Dataset items:
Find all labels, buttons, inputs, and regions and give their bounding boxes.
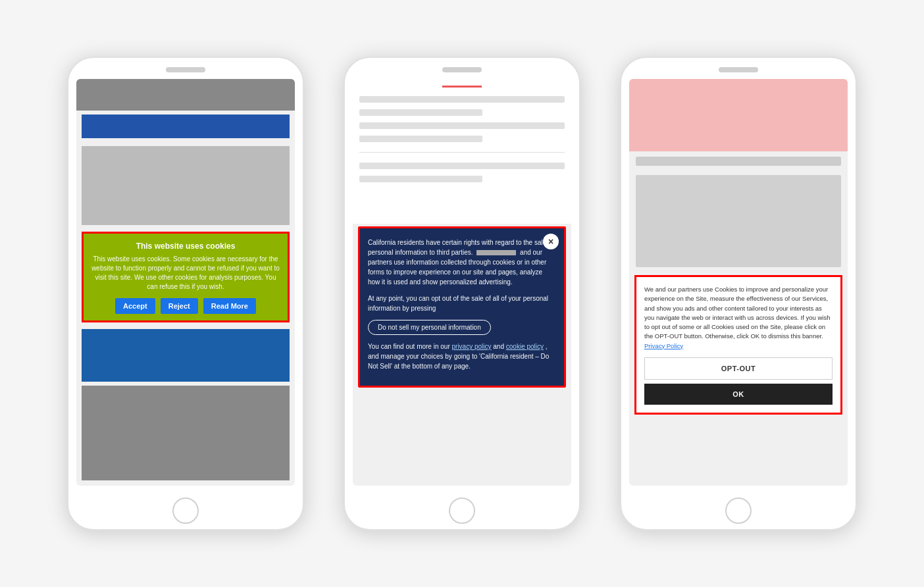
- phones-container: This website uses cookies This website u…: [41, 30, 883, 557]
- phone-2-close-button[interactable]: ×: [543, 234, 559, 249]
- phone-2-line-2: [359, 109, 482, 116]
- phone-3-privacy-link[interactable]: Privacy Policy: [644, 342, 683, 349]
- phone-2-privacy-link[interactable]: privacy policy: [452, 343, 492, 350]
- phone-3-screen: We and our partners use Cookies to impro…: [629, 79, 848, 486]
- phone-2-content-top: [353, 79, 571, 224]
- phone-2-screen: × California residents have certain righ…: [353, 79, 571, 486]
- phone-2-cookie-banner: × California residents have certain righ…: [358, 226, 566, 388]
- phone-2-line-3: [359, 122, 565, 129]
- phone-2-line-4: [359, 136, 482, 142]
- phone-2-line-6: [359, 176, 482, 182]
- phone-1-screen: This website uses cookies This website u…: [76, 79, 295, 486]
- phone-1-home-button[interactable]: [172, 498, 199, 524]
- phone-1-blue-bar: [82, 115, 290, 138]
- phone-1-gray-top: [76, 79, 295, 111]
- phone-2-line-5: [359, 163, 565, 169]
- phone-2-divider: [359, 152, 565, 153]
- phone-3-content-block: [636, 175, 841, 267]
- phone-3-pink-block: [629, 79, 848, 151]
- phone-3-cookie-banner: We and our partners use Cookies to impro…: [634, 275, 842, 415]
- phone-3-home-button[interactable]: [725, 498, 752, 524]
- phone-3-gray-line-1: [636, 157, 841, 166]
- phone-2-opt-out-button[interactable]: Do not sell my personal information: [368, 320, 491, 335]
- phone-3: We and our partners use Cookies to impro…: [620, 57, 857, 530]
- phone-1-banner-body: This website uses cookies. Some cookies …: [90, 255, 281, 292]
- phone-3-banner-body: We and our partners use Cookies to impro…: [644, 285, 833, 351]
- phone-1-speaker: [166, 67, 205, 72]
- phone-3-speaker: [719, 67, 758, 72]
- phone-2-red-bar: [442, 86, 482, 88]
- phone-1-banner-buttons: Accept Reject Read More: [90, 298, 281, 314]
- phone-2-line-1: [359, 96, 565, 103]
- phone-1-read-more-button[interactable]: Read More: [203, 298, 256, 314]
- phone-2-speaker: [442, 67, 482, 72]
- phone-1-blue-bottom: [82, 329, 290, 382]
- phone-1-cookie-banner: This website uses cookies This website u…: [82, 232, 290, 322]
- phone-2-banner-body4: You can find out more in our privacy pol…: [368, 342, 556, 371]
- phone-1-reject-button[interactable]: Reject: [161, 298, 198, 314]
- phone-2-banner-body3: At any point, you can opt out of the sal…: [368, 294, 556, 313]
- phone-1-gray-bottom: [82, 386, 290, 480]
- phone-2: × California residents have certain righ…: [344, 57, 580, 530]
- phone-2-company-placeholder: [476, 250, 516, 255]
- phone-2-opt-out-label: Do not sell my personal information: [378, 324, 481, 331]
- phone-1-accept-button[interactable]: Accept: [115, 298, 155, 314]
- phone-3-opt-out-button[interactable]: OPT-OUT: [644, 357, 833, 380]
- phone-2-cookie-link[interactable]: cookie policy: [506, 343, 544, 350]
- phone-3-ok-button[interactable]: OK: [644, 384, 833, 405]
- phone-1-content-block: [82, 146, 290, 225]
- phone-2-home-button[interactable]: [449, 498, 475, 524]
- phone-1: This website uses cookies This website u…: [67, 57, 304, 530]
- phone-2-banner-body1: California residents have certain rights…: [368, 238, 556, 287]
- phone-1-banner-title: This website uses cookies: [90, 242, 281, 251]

## [TASK TO COMPLETE]
Answer with one number: how many lines of the entries above include the word "residents".

## [YOUR RESPONSE]
4